We’ll return to orbit, load up a shuttle, approach from the unoccupied side of the encampment, and land long enough to bring supplies.”
“Can’t we evacuate some of them?” Jaya asked. “Jalonzo and Abuelita at least?”
“I doubt they’d come,” Captain Bates told her. “And we don’t have room for everyone. Besides, we’re bound to run into a similar situation other places, and other than the room we have left on the ships, where do we evacuate them to? For the short term at least, if we can get supplies to them, they’ve probably found the best solution.”
Khaari on the
Balakiire
said, “The tentacles have receded again. We’re going to set down long enough for Neeva and Melireenya to attempt to regenerate the fields and see to anyone who may have been injured during the evacuation.”
“Good idea,” Mother said. “We can help with that.”
When all of the Linyaari had been dropped off at the encampments, the ships returned to orbit to send shuttles to the
Mana
to resupply the refugees.
The first thing the Linyaari did was purify the air, which reeked of human excrement from the privy trenches. The smell was not improved by the odor of food rotting in the sun.
Abuelita and Jalonzo had made their way to the landing zone and embraced their Linyaari friends. Children clung to their shipsuits, patting them, squealing for attention, or just looking up at them with pleading eyes. They all had been through so much already, especially the younglings who had lost their parents, and now their second homes, to the terrible scourge.
“Please. Khorii, can you save some of the food?” Abuelita asked. “Without containers it goes bad so quickly. It has made many sick already.”
“I’ll take care of the sick,” Ariin said. “Where are they?”
“Abuelita, Jalonzo, this is my twin sister, Ariin,” Khorii said. “She’s come to help, too.”
Jalonzo grabbed Ariin’s hand and pulled her toward the outer edge of the encampment. “They’re here, señorita. A little ways from the others. Some feared that the plague was beginning another cycle and did not want the sick among the healthy.”

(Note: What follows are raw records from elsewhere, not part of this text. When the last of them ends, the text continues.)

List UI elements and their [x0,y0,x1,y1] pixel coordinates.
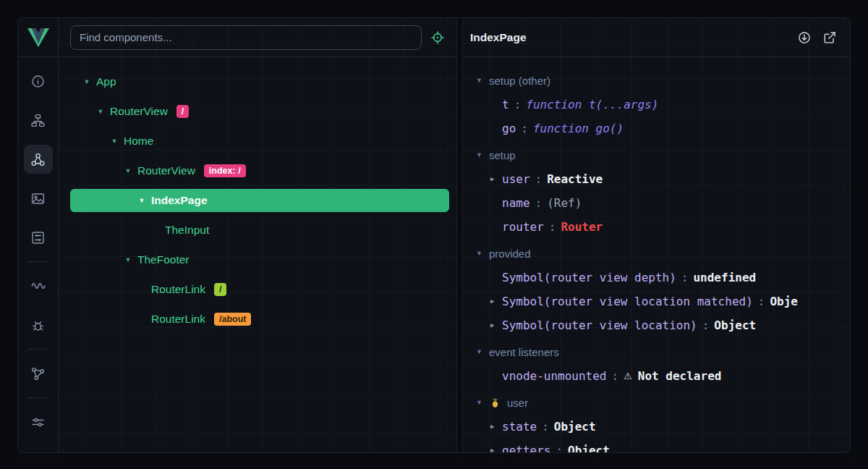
component-name: Home [124,135,153,148]
expand-caret-icon[interactable]: ▼ [123,168,133,174]
route-badge: index: / [204,164,246,178]
key-value-separator: : [556,444,563,452]
property-value: function go() [533,122,624,135]
expand-caret-icon[interactable]: ▼ [95,109,106,115]
property-key: getters [502,444,550,452]
inspector-panel: IndexPage ▼setup (other)▶t:function t(..… [462,18,850,452]
graph-icon[interactable] [24,359,53,388]
tree-node-routerview[interactable]: ▼RouterViewindex: / [70,159,449,182]
tree-node-routerview[interactable]: ▼RouterView/ [70,100,449,123]
section-label: setup (other) [489,75,550,87]
section-caret-icon: ▼ [476,349,483,355]
property-row[interactable]: ▶state:Object [476,415,850,439]
section-caret-icon: ▼ [476,152,483,159]
property-row[interactable]: ▶Symbol(router view location matched):Ob… [476,290,850,313]
components-icon[interactable] [24,145,53,174]
section-setup-other-[interactable]: ▼setup (other) [476,69,850,93]
inspect-target-icon[interactable] [430,30,445,45]
expand-arrow-icon[interactable]: ▶ [490,298,502,305]
key-value-separator: : [681,271,689,284]
panel-resize-handle[interactable] [457,18,462,452]
section-provided[interactable]: ▼provided [476,242,850,266]
tree-node-routerlink[interactable]: ▼RouterLink/ [70,278,449,301]
vue-logo[interactable] [18,18,58,57]
key-value-separator: : [542,420,549,434]
key-value-separator: : [521,122,528,135]
devtools-window: ▼App▼RouterView/▼Home▼RouterViewindex: /… [17,17,851,453]
expand-arrow-icon[interactable]: ▶ [490,176,502,182]
mixer-icon[interactable] [24,223,53,252]
section-event-listeners[interactable]: ▼event listeners [476,340,850,364]
component-name: TheFooter [137,253,190,266]
scroll-to-component-icon[interactable] [797,30,812,45]
key-value-separator: : [758,295,765,308]
property-row[interactable]: ▶router:Router [476,215,850,239]
tree-node-thefooter[interactable]: ▼TheFooter [70,248,449,271]
route-badge: / [176,105,189,119]
property-row[interactable]: ▶go:function go() [476,117,850,140]
property-key: name [502,196,530,210]
property-row[interactable]: ▶getters:Object [476,439,850,452]
section-label: provided [489,248,531,260]
tree-node-theinput[interactable]: ▼TheInput [70,219,449,242]
tree-node-home[interactable]: ▼Home [70,130,449,153]
property-value: function t(...args) [526,98,658,111]
component-name: TheInput [165,224,209,237]
property-row[interactable]: ▶name:(Ref) [476,191,850,215]
property-value: undefined [693,271,756,284]
section-caret-icon: ▼ [476,250,483,257]
waveform-icon[interactable] [24,271,53,300]
search-input[interactable] [80,31,412,43]
expand-arrow-icon[interactable]: ▶ [490,322,502,329]
property-key: Symbol(router view location) [502,318,697,332]
section-user[interactable]: ▼user [476,391,850,415]
property-row[interactable]: ▶t:function t(...args) [476,93,850,117]
property-key: Symbol(router view location matched) [502,295,753,308]
info-icon[interactable] [24,67,53,96]
inspector-header-icons [797,30,837,45]
tree-node-routerlink[interactable]: ▼RouterLink/about [70,308,449,331]
component-name: RouterLink [151,313,205,326]
key-value-separator: : [535,196,542,210]
tree-node-app[interactable]: ▼App [70,70,449,93]
filter-sliders-icon[interactable] [24,407,53,436]
image-icon[interactable] [24,184,53,213]
expand-arrow-icon[interactable]: ▶ [490,423,502,430]
property-row[interactable]: ▶user:Reactive [476,167,850,191]
tree-node-indexpage[interactable]: ▼IndexPage [70,189,449,212]
warning-icon: ⚠ [624,371,632,381]
property-value: Object [568,444,610,452]
inspector-header: IndexPage [463,18,850,57]
section-label: setup [489,149,516,161]
section-setup[interactable]: ▼setup [476,143,850,167]
expand-arrow-icon[interactable]: ▶ [490,447,502,452]
sidebar-items [18,57,58,441]
property-value: Object [714,318,756,332]
sidebar-divider [27,349,49,350]
hierarchy-icon[interactable] [24,106,53,135]
property-row[interactable]: ▶Symbol(router view depth):undefined [476,266,850,290]
expand-caret-icon[interactable]: ▼ [123,257,133,263]
components-panel: ▼App▼RouterView/▼Home▼RouterViewindex: /… [59,18,457,452]
vue-logo-icon [27,28,49,47]
key-value-separator: : [514,98,522,111]
component-name: RouterView [137,164,195,177]
property-value: Obje [770,295,798,308]
expand-caret-icon[interactable]: ▼ [82,79,92,85]
open-in-editor-icon[interactable] [822,30,837,45]
property-value: Object [554,420,596,434]
property-row[interactable]: ▶Symbol(router view location):Object [476,313,850,337]
expand-caret-icon[interactable]: ▼ [109,138,119,145]
property-key: state [502,420,537,434]
section-caret-icon: ▼ [476,77,483,84]
route-badge: / [214,283,226,297]
expand-caret-icon[interactable]: ▼ [137,198,147,204]
sidebar [18,18,59,452]
component-name: RouterView [110,105,168,118]
search-box[interactable] [70,25,422,50]
key-value-separator: : [549,220,556,234]
bug-icon[interactable] [24,310,53,339]
property-row[interactable]: ▶vnode-unmounted:⚠Not declared [476,364,850,388]
key-value-separator: : [535,172,542,186]
component-tree: ▼App▼RouterView/▼Home▼RouterViewindex: /… [59,57,456,452]
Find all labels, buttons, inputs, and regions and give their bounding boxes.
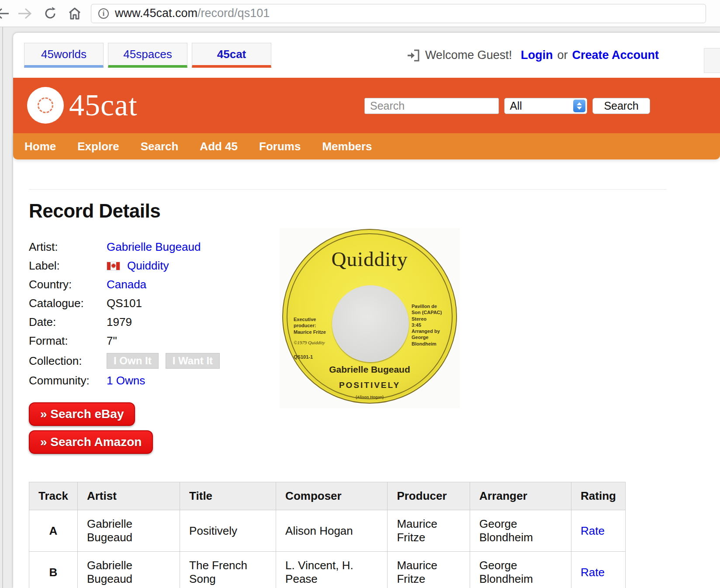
home-icon[interactable] [67, 6, 82, 21]
forward-icon[interactable] [18, 6, 33, 21]
rate-link-b[interactable]: Rate [581, 566, 605, 579]
artist-label: Artist: [29, 240, 107, 254]
artist-link[interactable]: Gabrielle Bugeaud [107, 240, 201, 254]
tab-45spaces[interactable]: 45spaces [108, 43, 187, 68]
vinyl-composer: (Alison Hogan) [283, 395, 456, 399]
track-a-title: Positively [180, 510, 276, 552]
tab-45cat-label: 45cat [217, 48, 246, 61]
track-b-composer: L. Vincent, H. Pease [276, 552, 388, 588]
nav-search[interactable]: Search [141, 140, 179, 153]
tab-45worlds-label: 45worlds [41, 48, 87, 61]
vinyl-copyright: ©1979 Quiddity [294, 340, 325, 345]
country-link[interactable]: Canada [107, 278, 146, 291]
search-ebay-button[interactable]: » Search eBay [29, 402, 135, 426]
tracks-table: Track Artist Title Composer Producer Arr… [29, 482, 626, 588]
back-icon[interactable] [0, 6, 9, 21]
table-row: B Gabrielle Bugeaud The French Song L. V… [29, 552, 626, 588]
info-icon[interactable]: i [98, 8, 109, 19]
vinyl-disc: Quiddity Executive producer: Maurice Fri… [282, 229, 457, 404]
site-tab-bar: 45worlds 45spaces 45cat Welcome Guest! L… [13, 33, 720, 78]
record-logo-icon [27, 87, 64, 124]
search-amazon-button[interactable]: » Search Amazon [29, 430, 153, 454]
search-category-value: All [510, 100, 522, 112]
track-a-producer: Maurice Fritze [388, 510, 470, 552]
col-title: Title [180, 482, 276, 510]
login-icon [407, 49, 420, 62]
community-label: Community: [29, 374, 107, 387]
site-logo[interactable]: 45cat [27, 87, 138, 124]
date-label: Date: [29, 315, 107, 329]
welcome-area: Welcome Guest! Login or Create Account [407, 48, 659, 62]
vinyl-left-text: Executive producer: Maurice Fritze [294, 316, 326, 335]
col-artist: Artist [77, 482, 180, 510]
track-a-artist: Gabrielle Bugeaud [77, 510, 180, 552]
vinyl-catalogue: QS101-1 [294, 354, 313, 360]
search-input[interactable] [364, 98, 499, 114]
reload-icon[interactable] [43, 6, 58, 21]
col-composer: Composer [276, 482, 388, 510]
i-want-it-button[interactable]: I Want It [166, 353, 220, 369]
url-host: www.45cat.com [115, 7, 197, 20]
canada-flag-icon [107, 262, 120, 270]
vinyl-title: POSITIVELY [283, 380, 456, 390]
i-own-it-button[interactable]: I Own It [107, 353, 159, 369]
site-header: 45cat All Search [13, 78, 720, 133]
date-value: 1979 [107, 315, 132, 329]
vinyl-center-hole [332, 285, 409, 362]
page-card: 45worlds 45spaces 45cat Welcome Guest! L… [13, 33, 720, 588]
nav-forums[interactable]: Forums [259, 140, 301, 153]
table-row: A Gabrielle Bugeaud Positively Alison Ho… [29, 510, 626, 552]
collection-label: Collection: [29, 354, 107, 368]
rate-link-a[interactable]: Rate [581, 524, 605, 537]
login-link[interactable]: Login [521, 48, 553, 62]
create-account-link[interactable]: Create Account [572, 48, 659, 62]
tab-45spaces-label: 45spaces [123, 48, 172, 61]
vinyl-right-text: Pavillon de Son (CAPAC) Stereo 3:45 Arra… [412, 303, 442, 347]
community-owns-link[interactable]: 1 Owns [107, 374, 145, 387]
col-arranger: Arranger [470, 482, 571, 510]
vinyl-brand: Quiddity [283, 247, 456, 271]
format-value: 7" [107, 334, 117, 348]
vinyl-artist: Gabrielle Bugeaud [283, 364, 456, 375]
label-link[interactable]: Quiddity [127, 259, 169, 273]
external-search-buttons: » Search eBay » Search Amazon [29, 402, 667, 454]
window-edge-divider [2, 27, 3, 588]
nav-members[interactable]: Members [322, 140, 372, 153]
tab-45cat[interactable]: 45cat [192, 43, 271, 68]
track-b-arranger: George Blondheim [470, 552, 571, 588]
select-stepper-icon [573, 100, 585, 112]
search-button[interactable]: Search [592, 98, 650, 114]
track-a-arranger: George Blondheim [470, 510, 571, 552]
track-a-composer: Alison Hogan [276, 510, 388, 552]
record-label-image: Quiddity Executive producer: Maurice Fri… [280, 228, 460, 408]
tab-45worlds[interactable]: 45worlds [24, 43, 104, 68]
main-nav: Home Explore Search Add 45 Forums Member… [13, 133, 720, 159]
search-category-select[interactable]: All [504, 98, 587, 114]
col-rating: Rating [571, 482, 626, 510]
or-text: or [557, 48, 568, 62]
welcome-text: Welcome Guest! [425, 48, 512, 62]
track-b-artist: Gabrielle Bugeaud [77, 552, 180, 588]
nav-explore[interactable]: Explore [77, 140, 119, 153]
format-label: Format: [29, 334, 107, 348]
track-a: A [29, 510, 78, 552]
label-label: Label: [29, 259, 107, 273]
track-b-producer: Maurice Fritze [388, 552, 470, 588]
country-label: Country: [29, 278, 107, 291]
logo-text: 45cat [69, 88, 138, 123]
catalogue-value: QS101 [107, 297, 142, 310]
main-content: Record Details Artist: Gabrielle Bugeaud… [29, 189, 667, 588]
track-b: B [29, 552, 78, 588]
tracks-header-row: Track Artist Title Composer Producer Arr… [29, 482, 626, 510]
url-path: /record/qs101 [197, 7, 270, 20]
nav-add45[interactable]: Add 45 [200, 140, 238, 153]
nav-home[interactable]: Home [24, 140, 56, 153]
page-title: Record Details [29, 200, 667, 222]
track-b-title: The French Song [180, 552, 276, 588]
partial-tab[interactable] [704, 48, 720, 73]
col-track: Track [29, 482, 78, 510]
address-bar[interactable]: i www.45cat.com/record/qs101 [91, 4, 706, 23]
header-search-row: All Search [364, 98, 650, 114]
browser-chrome: i www.45cat.com/record/qs101 [0, 0, 720, 27]
col-producer: Producer [388, 482, 470, 510]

By the time Neeva, Melireenya, Mother, and Father had purified the fields so that the grasses sprouted green and strong once more, the first shuttle had landed, and food was distributed among the people, who quickly removed it from any plas or metal containers. Groups of kids gathered the containers and carried them out to the barrier. Meanwhile, the adult Linyaari turned their attention to freshening the water supply, a small river flowing through the fields. When Khorii had saved what food she could, she joined Ariin among the sick people. There were over one hundred of them, but they were so sick and dirty that she didn’t think it wise to put them in the river to do a mass healing, and began curing them one at a time. She and Ariin were working on the last few when one of the
Condor
’s shuttles landed. Uncle Joh jumped down and began pulling more supplies out of the hold. “Stars! This plague thing is just the gift that keeps on giving, isn’t it?” he said. “How long have you folks been out here anyway?”